O efeito protetor dessas fibras é bem conhecido pelos pesquisadores. Estudos já mostraram que animais alimentados com uma dieta rica em fibras, engordaram menos e ficaram menos propensos a desenvolver o diabetes, quando comparados com animais em dieta sem fibras. Evidências recentes indicam que a formação de glicose no intestino (ou gliconeogênese) tem efeitos benéficos sobre a homeostase da glicose e da energia. Juntando esses dois fatos, surgiu a questão para realizar o estudo: a equipe liderada por Gilles Mithieux quis saber se o mecanismo está ligado à capacidade do intestino para produzir glicose.
Sabe-se que o intestino é capaz de sintetizar esse açúcar e liberá-lo para a corrente sanguínea entre as refeições e à noite – tudo feito para manter nossa glicemia nos níveis adequados e nos fornecer energia.
Já formada no intestino, a glicose é detectada pelas terminações nervosas presentes nas paredes da veia portal (responsável por recolher o sangue que sai do intestino) que, por sua vez, envia um sinal para o cérebro. Em resposta, o cérebro desencadeia uma série de efeitos protetores contra diabetes e obesidade: a sensação de fome desaparece, o gasto de energia em repouso é reforçado e por último, mas não menos importante, o fígado produz menos glicose.
Na intenção de relacionar as fibras solúveis com a produção de glicose pelo intestino, os investigadores submeteram animais às dietas enriquecidas com fibras solúveis. Eles observaram uma forte indução da expressão de genes e das enzimas responsáveis pela síntese de glicose intestinal, demonstrando que o intestino desses animais utilizou propionato como precursor para aumentar a produção de glicose.
Os pesquisadores repetiram o experimento com camundongos cuja capacidade do intestino para produzir glicose foi suprimida propositalmente. Sem esse “efeito protetor” observou-se que os animais engordaram e desenvolveram diabetes, assim como os alimentados com uma dieta sem fibras. Dessa forma, os pesquisadores levantaram a hipótese de que a produção de glicose pelo intestino e a atuação do propionato/butirato são os fatores que estão por trás dos efeitos positivos das fibras solúveis e fermentadas no organismo.

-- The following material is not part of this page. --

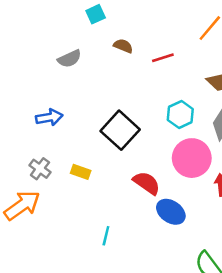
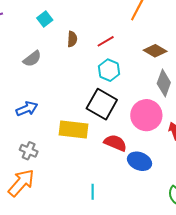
brown semicircle: (123, 46) -> (72, 39), turned 84
cyan hexagon: (180, 114) -> (109, 70), moved
black square: (120, 130) -> (102, 104), moved
yellow rectangle: (81, 172) -> (73, 130), moved, size x1.8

Os animais alimentados com uma dieta rica em gordura e açúcar, mas suplementados com fibras, engordaram menos e também foram protegidos contra o desenvolvimento de diabetes, graças a um aumento significativo da sensibilidade à insulina. Explicando cientificamente, o butirato ativa os genes que estimulam a formação de glicose pelo intestino, enquanto que o propionato sinaliza uma via entre o cérebro e o intestino que reconhecem a presença de AGCC e estimula também a gliconeogênese.
Além de elucidar esse mecanismo que era, até então, desconhecido, o estudo desperta a atenção para o importante papel de uma flora (atualmente chamada de microbiota) intestinal saudável, através da fermentação das fibras e da produção de precursores da gliconeogênese. Junto a essa conclusão, surge a fundamental importância do intestino no controle da quantidade de glicose (açúcar) que circula pelo corpo. Esses resultados devem servir como meio para propor novas orientações nutricionais e terapêuticas para prevenir ou tratar a diabetes e obesidade.
Referência:
Vadder, F.D., Kovatcheva-Datchary, P., Goncalves, D., Vinera, J., Zitoun, C., Duchampt, A., Bäckhed, F., Mithieux, G. Microbiota-generated metabolites promote metabolic benefits via gut-brain neural circuits. Cell, January 2014.
CNRS (Délégation Paris Michel-Ange) (2014, January 14). How fiber prevents diabetes, obesity. ScienceDaily. Retrieved January 15, 2014.